__What is required__.
Leaving out all pictures, retype the records exactly.

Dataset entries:
───
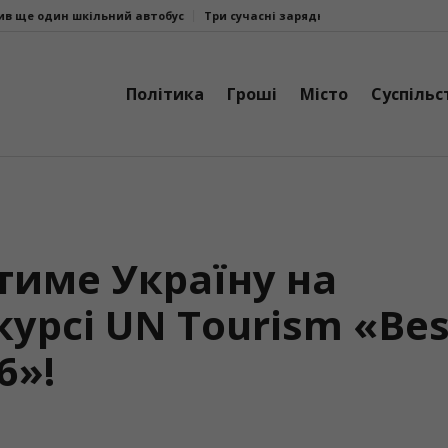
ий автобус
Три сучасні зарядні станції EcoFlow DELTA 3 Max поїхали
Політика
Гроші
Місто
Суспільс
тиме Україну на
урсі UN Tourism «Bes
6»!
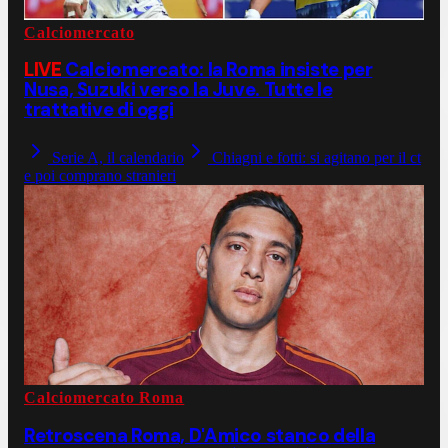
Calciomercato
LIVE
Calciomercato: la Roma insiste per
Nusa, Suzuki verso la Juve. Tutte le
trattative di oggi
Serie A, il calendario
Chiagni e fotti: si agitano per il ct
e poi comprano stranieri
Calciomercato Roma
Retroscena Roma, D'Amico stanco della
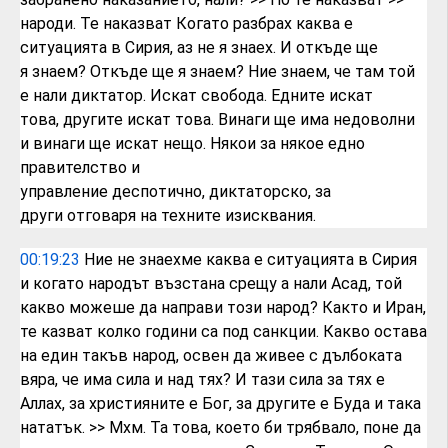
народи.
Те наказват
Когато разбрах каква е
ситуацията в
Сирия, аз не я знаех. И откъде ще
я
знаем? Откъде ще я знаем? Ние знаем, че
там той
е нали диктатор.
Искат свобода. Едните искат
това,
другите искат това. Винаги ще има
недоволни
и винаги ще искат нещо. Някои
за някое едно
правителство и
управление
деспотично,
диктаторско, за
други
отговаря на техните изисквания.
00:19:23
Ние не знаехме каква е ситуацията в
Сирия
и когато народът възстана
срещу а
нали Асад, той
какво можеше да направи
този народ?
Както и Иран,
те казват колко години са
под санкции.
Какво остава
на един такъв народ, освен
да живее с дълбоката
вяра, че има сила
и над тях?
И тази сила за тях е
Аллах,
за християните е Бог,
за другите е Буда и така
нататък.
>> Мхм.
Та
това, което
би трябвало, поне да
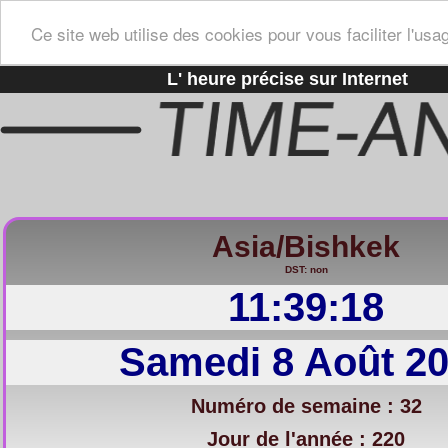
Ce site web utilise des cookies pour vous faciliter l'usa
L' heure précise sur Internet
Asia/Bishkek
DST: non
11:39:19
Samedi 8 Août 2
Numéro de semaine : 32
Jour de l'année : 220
───
__Expected answer__.
ий автобус
Три сучасні зарядні станції EcoFlow DELTA 3 Max поїхали
Політика
Гроші
Місто
Суспільс
тиме Україну на
урсі UN Tourism «Bes
6»!
Calciomercato
LIVE
Calciomercato: la Roma insiste per
Nusa, Suzuki verso la Juve. Tutte le
trattative di oggi
Serie A, il calendario
Chiagni e fotti: si agitano per il ct
e poi comprano stranieri
Calciomercato Roma
Retroscena Roma, D'Amico stanco della
народи.
Те наказват
Когато разбрах каква е
ситуацията в
Сирия, аз не я знаех. И откъде ще
я
знаем? Откъде ще я знаем? Ние знаем, че
там той
е нали диктатор.
Искат свобода. Едните искат
това,
другите искат това. Винаги ще има
недоволни
и винаги ще искат нещо. Някои
за някое едно
правителство и
управление
деспотично,
диктаторско, за
други
отговаря на техните изисквания.
00:19:23
Ние не знаехме каква е ситуацията в
Сирия
и когато народът възстана
срещу а
нали Асад, той
какво можеше да направи
този народ?
Както и Иран,
те казват колко години са
под санкции.
Какво остава
на един такъв народ, освен
да живее с дълбоката
вяра, че има сила
и над тях?
И тази сила за тях е
Аллах,
за християните е Бог,
за другите е Буда и така
нататък.
>> Мхм.
Та
това, което
би трябвало, поне да
Ce site web utilise des cookies pour vous faciliter l'usa
L' heure précise sur Internet
Asia/Bishkek
DST: non
11:39:19
Samedi 8 Août 2
Numéro de semaine : 32
Jour de l'année : 220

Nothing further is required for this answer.